This is a short paper on Bioeradication containing definitions and theory. It is a work in progress which is being further developed throughout the field season of 2015 and ... .

1. Bioeradication
This is an extension of a pair of presentations I gave at the NENHC 2013 in April of this year on the
control of non-native invasive species. The first paper was on Bioeradication, with examples. The second was
a presentation of Ailanthus altissima chemical control and bioeradication.
As in all things biological and especially ecological, it is not complete due to the complexity of biological
systems and even greater complexity of ecological systems. The ideas and examples are still a work in
progress. However, as is self-evident, what is presented here describes and explains the much safer use of
Native Bioeradicants as an alternative to the dangerous practice of Classical Biocontrol.
Classical biocontrol – the introduction of non-native organisms in the attempt to reduce the effects of other
introduced non-native organisms on ecosystems. This is a losing proposition as the goal is not to remove the
problems, just reduce their effects. At the same time there are unforeseen negative effects which cannot be
predicted in the local and extra-local ecosystems in which they are introduced through genetic or behavioral
changes in native organisms in the ecosystem and in the non-native biocontrol such as the non-native
biocontrol changing food sources to native organisms, acting as a food subsidy for native organisms which
unbalances the native food web with multiple possible consequences, competition for nesting sites, breeding
resources or any other resource with which it is in competition with native organisms, introduction of disease(s)
to native organisms which may cause their extinction, … . Introducing the non-native invasive induced genetic
and behavioral changes in native organisms. Therefore introducing another non-native to try to correct the
prior problem will also induce genetic and behavioral changes in the native organisms.
Another way to look at it is that Classical Biocontrol is a mechanistic attempt to control an ecosystem
with one or more non-native organisms. It does not attempt to bring an ecosystem back into the original
balance. Instead it causes a new system to develop that is inherently alien to that ecosystem.

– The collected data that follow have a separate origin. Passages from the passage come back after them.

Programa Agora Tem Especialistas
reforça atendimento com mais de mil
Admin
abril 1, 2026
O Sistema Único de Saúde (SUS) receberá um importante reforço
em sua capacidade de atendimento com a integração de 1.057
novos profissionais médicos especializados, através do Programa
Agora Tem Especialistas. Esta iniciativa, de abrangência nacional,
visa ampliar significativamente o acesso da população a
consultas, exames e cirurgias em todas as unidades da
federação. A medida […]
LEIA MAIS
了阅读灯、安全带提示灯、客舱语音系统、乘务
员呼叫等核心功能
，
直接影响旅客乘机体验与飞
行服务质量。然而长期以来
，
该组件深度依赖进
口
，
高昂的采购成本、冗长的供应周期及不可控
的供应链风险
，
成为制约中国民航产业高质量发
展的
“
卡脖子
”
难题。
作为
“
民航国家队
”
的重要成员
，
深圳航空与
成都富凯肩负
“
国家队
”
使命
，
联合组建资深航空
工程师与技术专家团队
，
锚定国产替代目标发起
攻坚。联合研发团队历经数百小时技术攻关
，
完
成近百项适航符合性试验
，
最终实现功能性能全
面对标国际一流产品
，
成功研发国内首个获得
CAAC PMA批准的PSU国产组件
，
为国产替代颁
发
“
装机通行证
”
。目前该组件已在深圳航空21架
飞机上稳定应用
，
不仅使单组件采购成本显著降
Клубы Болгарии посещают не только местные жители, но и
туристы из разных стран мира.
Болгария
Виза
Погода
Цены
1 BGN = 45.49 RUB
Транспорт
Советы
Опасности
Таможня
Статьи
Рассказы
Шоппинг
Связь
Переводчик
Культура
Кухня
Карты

Bioeradication – The extinction of a non-native (invasive) species from an ecosystem using native organisms.
This is a winning proposition as the goal is the regeneration of the ecosystem by eliminating the non-native
problem from the ecosystem using native organisms which minimizes the potential problems associated with
the addition of non-native organisms as potential controls.
Bioeradication uses a variety of native organisms working together to eradicate a non-native organism
from the ecosystem and restore it to its original state.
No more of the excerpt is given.